Dichiaratamente ‘repubblicana’, patria della ‘Dichiarazione dei diritti dell’uomo e del cittadino’, tradizionale terra di asilo che ha perciò sempre negato l’esistenza di minoranze interne, la Francia si scopre improvvisamente ‘normale’. Per l’asserita discriminazione di alcuni cittadini, che faticano piuttosto a integrarsi in quel modello di nazione che l’etnologo Renan definiva “plebiscito di tutti i giorni”.
Ne consegue la necessità per Macron di trovare sponde all’ambizione, anche per motivi di politica interna, di porsi all’avanguardia di un processo di emancipazione europeo. Anche la Francia è ormai consapevole di quanto le esigenze complessive di sicurezza, tanto economiche quanto militari, non possano più essere assicurate che da aggregazioni inter-nazionali. Il Consiglio europeo appena conclusosi lo ha sostanzialmente ripetuto.

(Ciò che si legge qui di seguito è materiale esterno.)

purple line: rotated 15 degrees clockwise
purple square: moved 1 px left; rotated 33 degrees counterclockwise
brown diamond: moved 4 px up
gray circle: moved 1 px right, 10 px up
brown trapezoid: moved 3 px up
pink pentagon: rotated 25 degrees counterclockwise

Confermando peraltro quanto proprio la questione immigratoria costituisca la principale pietra d’inciampo non soltanto sul cammino del processo d’integrazione europeo, ma per la stessa immagine esterna dell’Unione. Che l’Unione possa limitarsi ad imporre una somma in denaro per ogni rifiuto di ricollocare un immigrato in provenienza dall’Italia, riproduce il mercanteggiamento concluso con la Turchia (e, in prospettiva, con la Tunisia), limitandosi in sostanza a considerate l’Italia al pari di un paese di transito.

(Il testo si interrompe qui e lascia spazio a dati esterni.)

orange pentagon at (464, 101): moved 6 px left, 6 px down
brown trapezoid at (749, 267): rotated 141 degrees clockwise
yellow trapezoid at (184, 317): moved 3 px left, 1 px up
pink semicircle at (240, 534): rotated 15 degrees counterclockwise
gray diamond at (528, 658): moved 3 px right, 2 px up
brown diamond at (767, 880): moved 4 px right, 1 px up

Trascurando l’esigenza primaria di affrontare invece la questione alla sua origine, nella coerente connessione dei suoi vari strumenti, tanto comunitari quanto intergovernativi. Riattivando quei suoi programmi di assistenza allo sviluppo che Russia e Cina, con le loro iniziative di indiscriminato inserimento, hanno svuotato. Ricollocando la questione nell’ambito della politica estera comune, invece di affrontarla con meri strumenti di tecnica amministrativa.
Palese è infatti quanto la credibilità politica dell’Unione, e l’influenza internazionale che ne consegue, continui a dipendere dalla coerenza dell’insieme delle sue varie articolazioni istituzionali. È su tali basi che andrebbe pertanto impostata sin d’ora la campagna elettorale per l’appuntamento europeo dell’anno prossimo. Ben al di là delle tattiche delle coalizioni partitiche spurie che si vanno già delineando.
È oltre tale appuntamento che in particolare l’Italia dovrebbe guardare, decidendosi non già a cercare alleati di comodo su questioni di stretto interesse nazionale, bensì per tornare ad assumere il ruolo trainante delle origini dell’impresa comunitaria.
Il che fornirebbe anche a Parigi (e a Berlino) quel puntello esterno del quale ambedue e l’intera costruzione europea palesemente necessitano per far fronte, anche a fini interni, alle sfide internazionali del momento.